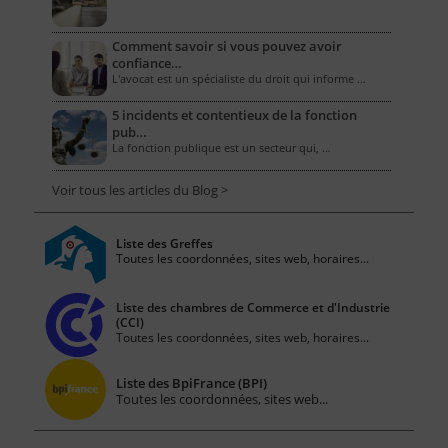
Comment savoir si vous pouvez avoir
confiance…
L'avocat est un spécialiste du droit qui informe …
5 incidents et contentieux de la fonction
pub…
La fonction publique est un secteur qui, …
Voir tous les articles du Blog >
Liste des Greffes
Toutes les coordonnées, sites web, horaires...
Liste des chambres de Commerce et d'Industrie
(CCI)
Toutes les coordonnées, sites web, horaires...
Liste des BpiFrance (BPI)
Toutes les coordonnées, sites web...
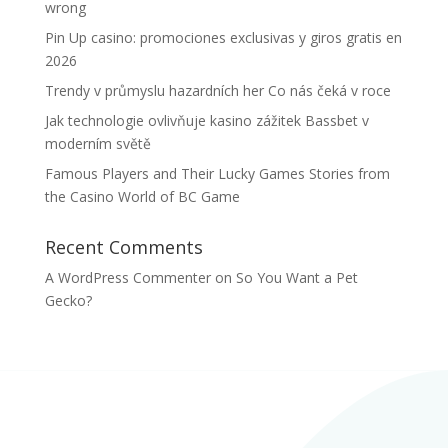
wrong
Pin Up casino: promociones exclusivas y giros gratis en
2026
Trendy v průmyslu hazardních her Co nás čeká v roce
Jak technologie ovlivňuje kasino zážitek Bassbet v
moderním světě
Famous Players and Their Lucky Games Stories from
the Casino World of BC Game
Recent Comments
A WordPress Commenter
on
So You Want a Pet
Gecko?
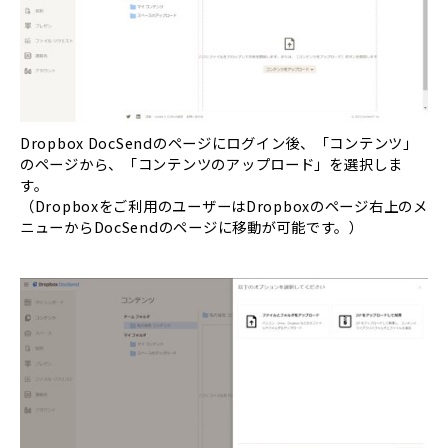
Dropbox DocSendのページにログイン後、「コンテンツ」
のページから、「コンテンツのアップロード」を選択しま
す。
（Dropboxをご利用のユーザーはDropboxのページ右上のメ
ニューからDocSendのページに移動が可能です。）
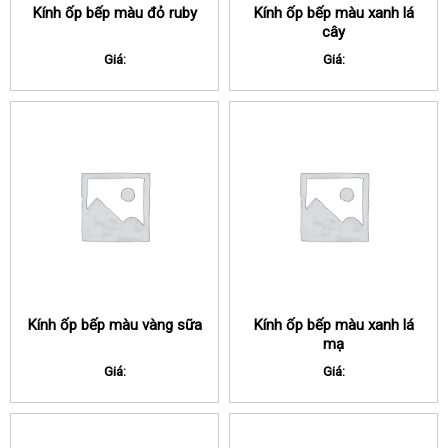
Kính ốp bếp màu đỏ ruby
Kính ốp bếp màu xanh lá
cây
Giá:
Giá:
Kính ốp bếp màu vàng sữa
Kính ốp bếp màu xanh lá
mạ
Giá:
Giá:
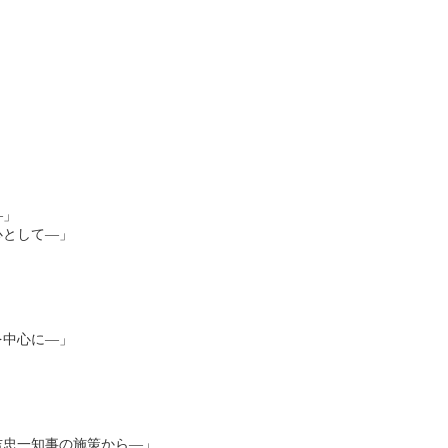
―」
心として―」
中心に―」
吉忠一知事の施策から―」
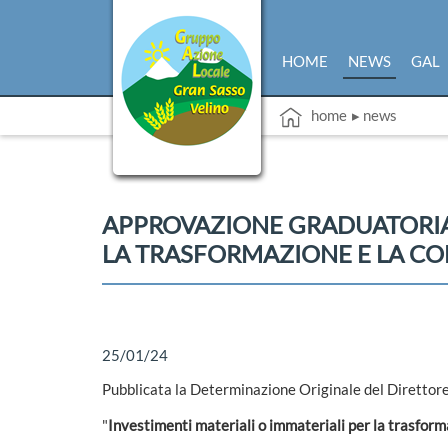
HOME
NEWS
GAL
home
▸ news
APPROVAZIONE GRADUATORIA 
LA TRASFORMAZIONE E LA CO
25/01/24
Pubblicata la Determinazione Originale del Direttore 
"
Investimenti materiali o immateriali per la trasforma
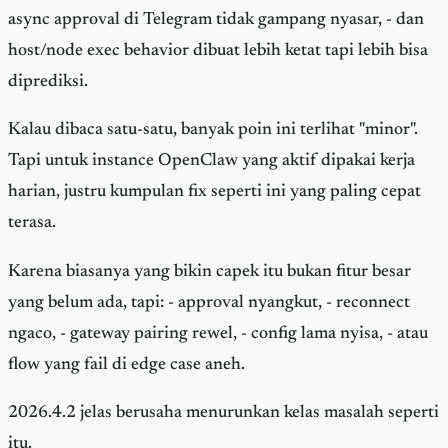
async approval di Telegram tidak gampang nyasar, - dan
host/node exec behavior dibuat lebih ketat tapi lebih bisa
diprediksi.
Kalau dibaca satu-satu, banyak poin ini terlihat "minor".
Tapi untuk instance OpenClaw yang aktif dipakai kerja
harian, justru kumpulan fix seperti ini yang paling cepat
terasa.
Karena biasanya yang bikin capek itu bukan fitur besar
yang belum ada, tapi: - approval nyangkut, - reconnect
ngaco, - gateway pairing rewel, - config lama nyisa, - atau
flow yang fail di edge case aneh.
2026.4.2 jelas berusaha menurunkan kelas masalah seperti
itu.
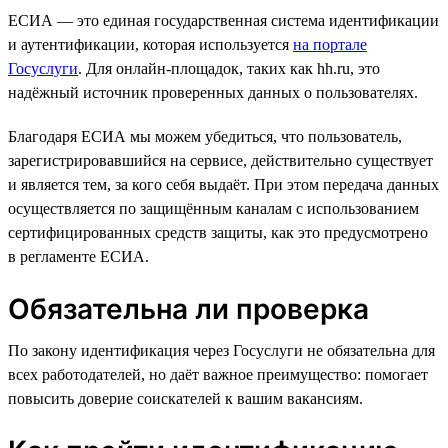
ЕСИА — это единая государственная система идентификации
и аутентификации, которая используется
на портале
Госуслуги
. Для онлайн-площадок, таких как hh.ru, это
надёжный источник проверенных данных о пользователях.
Благодаря ЕСИА мы можем убедиться, что пользователь,
зарегистрировавшийся на сервисе, действительно существует
и является тем, за кого себя выдаёт. При этом передача данных
осуществляется по защищённым каналам с использованием
сертифицированных средств защиты, как это предусмотрено
в регламенте ЕСИА.
Обязательна ли проверка
По закону идентификация через Госуслуги не обязательна для
всех работодателей, но даёт важное преимущество: помогает
повысить доверие соискателей к вашим вакансиям.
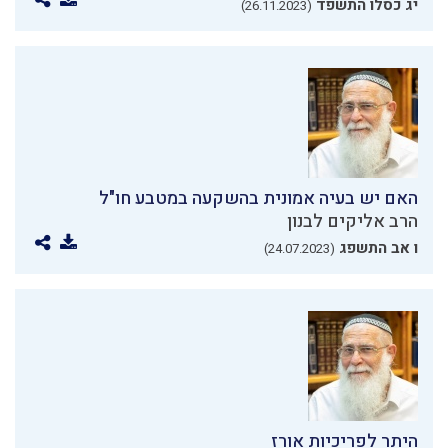
יג כסלו התשפד
(26.11.2023)
האם יש בעיה אמונית בהשקעה במטבע חו"ל
הרב אליקים לבנון
ו אב התשפג
(24.07.2023)
היתר לפריכיות אורז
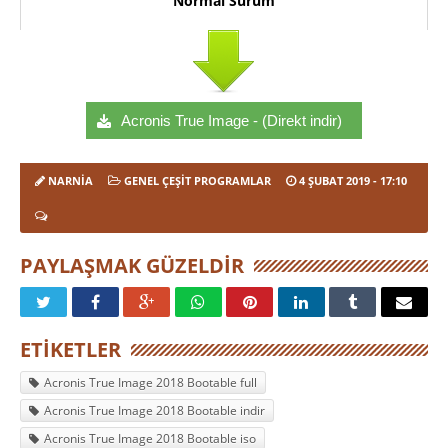
Normal Sürüm
Acronis True Image - (Direkt indir)
NARNIA
GENEL ÇEŞIT PROGRAMLAR
4 ŞUBAT 2019
- 17:10
PAYLAŞMAK GÜZELDIR
ETIKETLER
Acronis True Image 2018 Bootable full
Acronis True Image 2018 Bootable indir
Acronis True Image 2018 Bootable iso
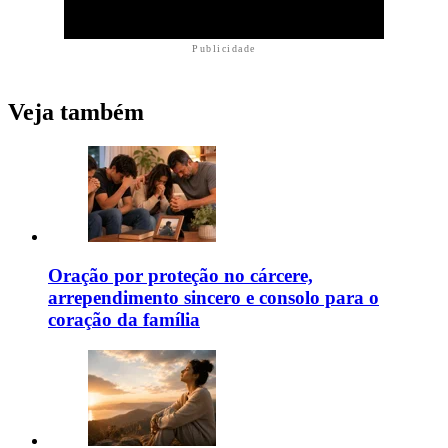
Publicidade
Veja também
Oração por proteção no cárcere,
arrependimento sincero e consolo para o
coração da família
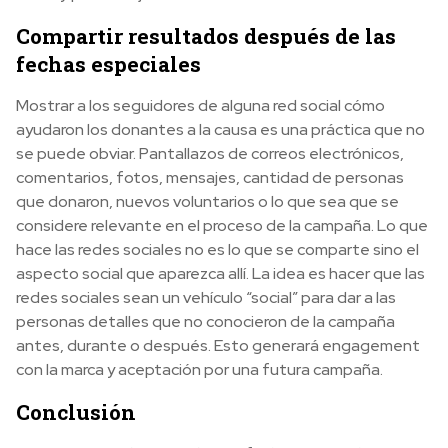
Compartir resultados después de las
fechas especiales
Mostrar a los seguidores de alguna red social cómo
ayudaron los donantes a la causa es una práctica que no
se puede obviar. Pantallazos de correos electrónicos,
comentarios, fotos, mensajes, cantidad de personas
que donaron, nuevos voluntarios o lo que sea que se
considere relevante en el proceso de la campaña. Lo que
hace las redes sociales no es lo que se comparte sino el
aspecto social que aparezca allí. La idea es hacer que las
redes sociales sean un vehículo “social” para dar a las
personas detalles que no conocieron de la campaña
antes, durante o después. Esto generará engagement
con la marca y aceptación por una futura campaña.
Conclusión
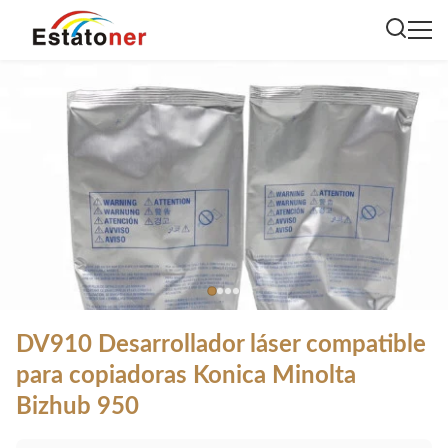
DV910 Desarrollador láser compatible
para copiadoras Konica Minolta
Bizhub 950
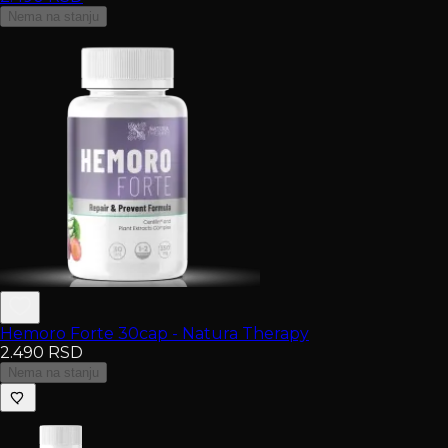
Nema na stanju
Hemoro Forte 30cap - Natura Therapy
2.490
RSD
Nema na stanju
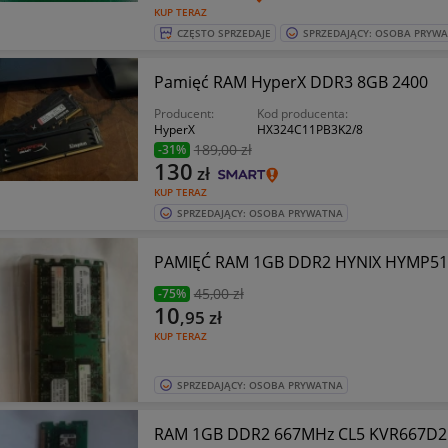
KUP TERAZ
CZĘSTO SPRZEDAJE
SPRZEDAJĄCY: OSOBA PRYW
Pamięć RAM HyperX DDR3 8GB 2400
Producent:
Kod producenta:
HyperX
HX324C11PB3K2/8
189
,00 zł
-31%
130
zł
KUP TERAZ
SPRZEDAJĄCY: OSOBA PRYWATNA
45
,00 zł
-75%
10
,95
zł
KUP TERAZ
SPRZEDAJĄCY: OSOBA PRYWATNA
RAM 1GB DDR2 667MHz CL5 KVR667D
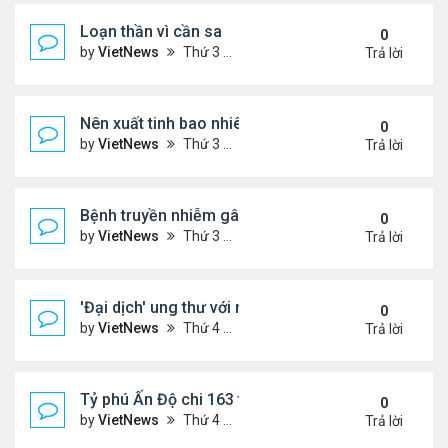
Loạn thần vì cần sa
0
by
VietNews
Thứ 3 Tháng 10 25, 2022 4:45 pm
Trả lời
Nên xuất tinh bao nhiêu lần một tuần?
0
by
VietNews
Thứ 3 Tháng 10 25, 2022 4:24 pm
Trả lời
Bệnh truyền nhiễm gây chết người nhiều nhất thế gi
0
by
VietNews
Thứ 3 Tháng 10 25, 2022 4:19 pm
Trả lời
'Đại dịch' ung thư với người dưới 50 tuổi
0
by
VietNews
Thứ 4 Tháng 10 19, 2022 4:51 pm
Trả lời
Tỷ phú Ấn Độ chi 163 triệu USD mua biệt thự đắt n
0
by
VietNews
Thứ 4 Tháng 10 19, 2022 4:44 pm
Trả lời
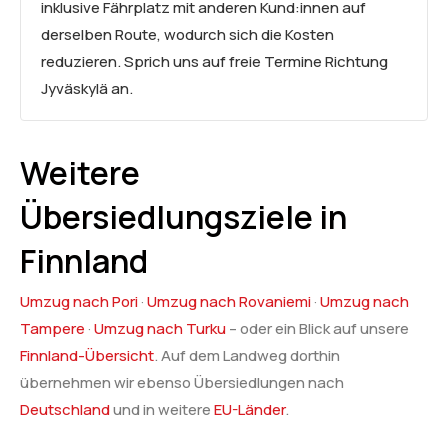
inklusive Fährplatz mit anderen Kund:innen auf
derselben Route, wodurch sich die Kosten
reduzieren. Sprich uns auf freie Termine Richtung
Jyväskylä an.
Weitere
Übersiedlungsziele in
Finnland
Umzug nach Pori
·
Umzug nach Rovaniemi
·
Umzug nach
Tampere
·
Umzug nach Turku
– oder ein Blick auf unsere
Finnland-Übersicht
. Auf dem Landweg dorthin
übernehmen wir ebenso Übersiedlungen nach
Deutschland
und in weitere
EU-Länder
.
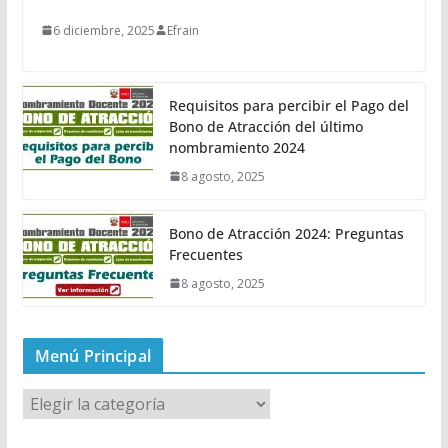
6 diciembre, 2025
Efrain
Requisitos para percibir el Pago del
Bono de Atracción del último
nombramiento 2024
8 agosto, 2025
Bono de Atracción 2024: Preguntas
Frecuentes
8 agosto, 2025
Menú Principal
M
e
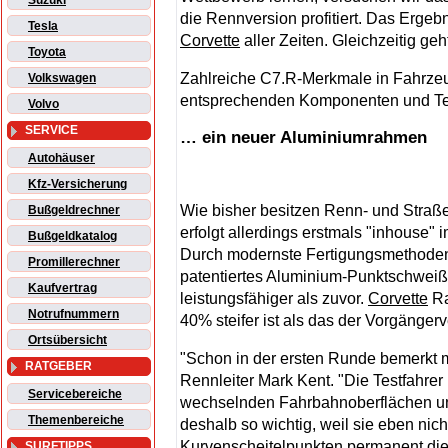
Suzuki
die Rennversion profitiert. Das Ergebn
Tesla
Corvette
aller Zeiten. Gleichzeitig ge
Toyota
Zahlreiche C7.R-Merkmale in Fahrzeu
Volkswagen
entsprechenden Komponenten und Te
Volvo
SERVICE
… ein neuer Aluminiumrahmen
Autohäuser
Kfz-Versicherung
Wie bisher besitzen Renn- und Straß
Bußgeldrechner
erfolgt allerdings erstmals "inhouse
Bußgeldkatalog
Durch modernste Fertigungsmethoden
Promillerechner
patentiertes Aluminium-Punktschweißve
Kaufvertrag
leistungsfähiger als zuvor.
Corvette
Ra
Notrufnummern
40% steifer ist als das der Vorgänger
Ortsübersicht
"Schon in der ersten Runde bemerkt m
RATGEBER
Rennleiter Mark Kent. "Die Testfahrer 
Servicebereiche
wechselnden Fahrbahnoberflächen und
Themenbereiche
deshalb so wichtig, weil sie eben nic
Kurvenscheitelpunkten permanent die
SURFTIPPS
◇ ◇ ◇
■ **TASK**:
You need to copy every entry exactly, taking out only the pictures.

■ **RESULT OF THE TASK**:
Comment savoir si vous pouvez avoir
confiance…
L'avocat est un spécialiste du droit qui informe …
5 incidents et contentieux de la fonction
pub…
La fonction publique est un secteur qui, …
Voir tous les articles du Blog >
Liste des Greffes
Toutes les coordonnées, sites web, horaires...
Liste des chambres de Commerce et d'Industrie
(CCI)
Toutes les coordonnées, sites web, horaires...
Liste des BpiFrance (BPI)
Toutes les coordonnées, sites web...
wrong
Pin Up casino: promociones exclusivas y giros gratis en
2026
Trendy v průmyslu hazardních her Co nás čeká v roce
Jak technologie ovlivňuje kasino zážitek Bassbet v
moderním světě
Famous Players and Their Lucky Games Stories from
the Casino World of BC Game
Recent Comments
A WordPress Commenter
on
So You Want a Pet
Gecko?
Dropbox DocSendのページにログイン後、「コンテンツ」
のページから、「コンテンツのアップロード」を選択しま
す。
（Dropboxをご利用のユーザーはDropboxのページ右上のメ
ニューからDocSendのページに移動が可能です。）
Kính ốp bếp màu đỏ ruby
Kính ốp bếp màu xanh lá
cây
Giá:
Giá:
Kính ốp bếp màu vàng sữa
Kính ốp bếp màu xanh lá
mạ
Giá:
Giá:
―」
心として―」
中心に―」
吉忠一知事の施策から―」
HOME
NEWS
GAL
home
▸ news
APPROVAZIONE GRADUATORIA 
LA TRASFORMAZIONE E LA CO
25/01/24
Pubblicata la Determinazione Originale del Direttore 
"
Investimenti materiali o immateriali per la trasforma
async approval di Telegram tidak gampang nyasar, - dan
host/node exec behavior dibuat lebih ketat tapi lebih bisa
diprediksi.
Kalau dibaca satu-satu, banyak poin ini terlihat "minor".
Tapi untuk instance OpenClaw yang aktif dipakai kerja
harian, justru kumpulan fix seperti ini yang paling cepat
terasa.
Karena biasanya yang bikin capek itu bukan fitur besar
yang belum ada, tapi: - approval nyangkut, - reconnect
ngaco, - gateway pairing rewel, - config lama nyisa, - atau
flow yang fail di edge case aneh.
2026.4.2 jelas berusaha menurunkan kelas masalah seperti
itu.
ЕСИА — это единая государственная система идентификации
и аутентификации, которая используется
на портале
Госуслуги
. Для онлайн-площадок, таких как hh.ru, это
надёжный источник проверенных данных о пользователях.
Благодаря ЕСИА мы можем убедиться, что пользователь,
зарегистрировавшийся на сервисе, действительно существует
и является тем, за кого себя выдаёт. При этом передача данных
осуществляется по защищённым каналам с использованием
сертифицированных средств защиты, как это предусмотрено
в регламенте ЕСИА.
Обязательна ли проверка
По закону идентификация через Госуслуги не обязательна для
всех работодателей, но даёт важное преимущество: помогает
повысить доверие соискателей к вашим вакансиям.
יג כסלו התשפד
(26.11.2023)
האם יש בעיה אמונית בהשקעה במטבע חו"ל
הרב אליקים לבנון
ו אב התשפג
(24.07.2023)
היתר לפריכיות אורז
Normal Sürüm
Acronis True Image - (Direkt indir)
NARNIA
GENEL ÇEŞIT PROGRAMLAR
4 ŞUBAT 2019
- 17:10
PAYLAŞMAK GÜZELDIR
ETIKETLER
Acronis True Image 2018 Bootable full
Acronis True Image 2018 Bootable indir
Acronis True Image 2018 Bootable iso
Publicidade
Veja também
Oração por proteção no cárcere,
arrependimento sincero e consolo para o
coração da família
Compartir resultados después de las
fechas especiales
Mostrar a los seguidores de alguna red social cómo
ayudaron los donantes a la causa es una práctica que no
se puede obviar. Pantallazos de correos electrónicos,
comentarios, fotos, mensajes, cantidad de personas
que donaron, nuevos voluntarios o lo que sea que se
considere relevante en el proceso de la campaña. Lo que
hace las redes sociales no es lo que se comparte sino el
aspecto social que aparezca allí. La idea es hacer que las
redes sociales sean un vehículo “social” para dar a las
personas detalles que no conocieron de la campaña
antes, durante o después. Esto generará engagement
con la marca y aceptación por una futura campaña.
Conclusión
DV910 Desarrollador láser compatible
para copiadoras Konica Minolta
Bizhub 950
Nema na stanju
Hemoro Forte 30cap - Natura Therapy
2.490
RSD
Nema na stanju
KUP TERAZ
CZĘSTO SPRZEDAJE
SPRZEDAJĄCY: OSOBA PRYW
Pamięć RAM HyperX DDR3 8GB 2400
Producent:
Kod producenta:
HyperX
HX324C11PB3K2/8
189
,00 zł
-31%
130
zł
KUP TERAZ
SPRZEDAJĄCY: OSOBA PRYWATNA
45
,00 zł
-75%
10
,95
zł
KUP TERAZ
SPRZEDAJĄCY: OSOBA PRYWATNA
RAM 1GB DDR2 667MHz CL5 KVR667D
Loạn thần vì cần sa
0
by
VietNews
Thứ 3 Tháng 10 25, 2022 4:45 pm
Trả lời
Nên xuất tinh bao nhiêu lần một tuần?
0
by
VietNews
Thứ 3 Tháng 10 25, 2022 4:24 pm
Trả lời
Bệnh truyền nhiễm gây chết người nhiều nhất thế gi
0
by
VietNews
Thứ 3 Tháng 10 25, 2022 4:19 pm
Trả lời
'Đại dịch' ung thư với người dưới 50 tuổi
0
by
VietNews
Thứ 4 Tháng 10 19, 2022 4:51 pm
Trả lời
Tỷ phú Ấn Độ chi 163 triệu USD mua biệt thự đắt n
0
by
VietNews
Thứ 4 Tháng 10 19, 2022 4:44 pm
Trả lời
inklusive Fährplatz mit anderen Kund:innen auf
derselben Route, wodurch sich die Kosten
reduzieren. Sprich uns auf freie Termine Richtung
Jyväskylä an.
Weitere
Übersiedlungsziele in
Finnland
Umzug nach Pori
·
Umzug nach Rovaniemi
·
Umzug nach
Tampere
·
Umzug nach Turku
– oder ein Blick auf unsere
Finnland-Übersicht
. Auf dem Landweg dorthin
übernehmen wir ebenso Übersiedlungen nach
Deutschland
und in weitere
EU-Länder
.
6 diciembre, 2025
Efrain
Requisitos para percibir el Pago del
Bono de Atracción del último
nombramiento 2024
8 agosto, 2025
Bono de Atracción 2024: Preguntas
Frecuentes
8 agosto, 2025
Menú Principal
M
e
Suzuki
die Rennversion profitiert. Das Ergebn
Tesla
Corvette
aller Zeiten. Gleichzeitig ge
Toyota
Zahlreiche C7.R-Merkmale in Fahrzeu
Volkswagen
entsprechenden Komponenten und Te
Volvo
SERVICE
… ein neuer Aluminiumrahmen
Autohäuser
Kfz-Versicherung
Wie bisher besitzen Renn- und Straß
Bußgeldrechner
erfolgt allerdings erstmals "inhouse
Bußgeldkatalog
Durch modernste Fertigungsmethoden
Promillerechner
patentiertes Aluminium-Punktschweißve
Kaufvertrag
leistungsfähiger als zuvor.
Corvette
Ra
Notrufnummern
40% steifer ist als das der Vorgänger
Ortsübersicht
"Schon in der ersten Runde bemerkt m
RATGEBER
Rennleiter Mark Kent. "Die Testfahrer 
Servicebereiche
wechselnden Fahrbahnoberflächen und
Themenbereiche
deshalb so wichtig, weil sie eben nic
Kurvenscheitelpunkten permanent die
SURFTIPPS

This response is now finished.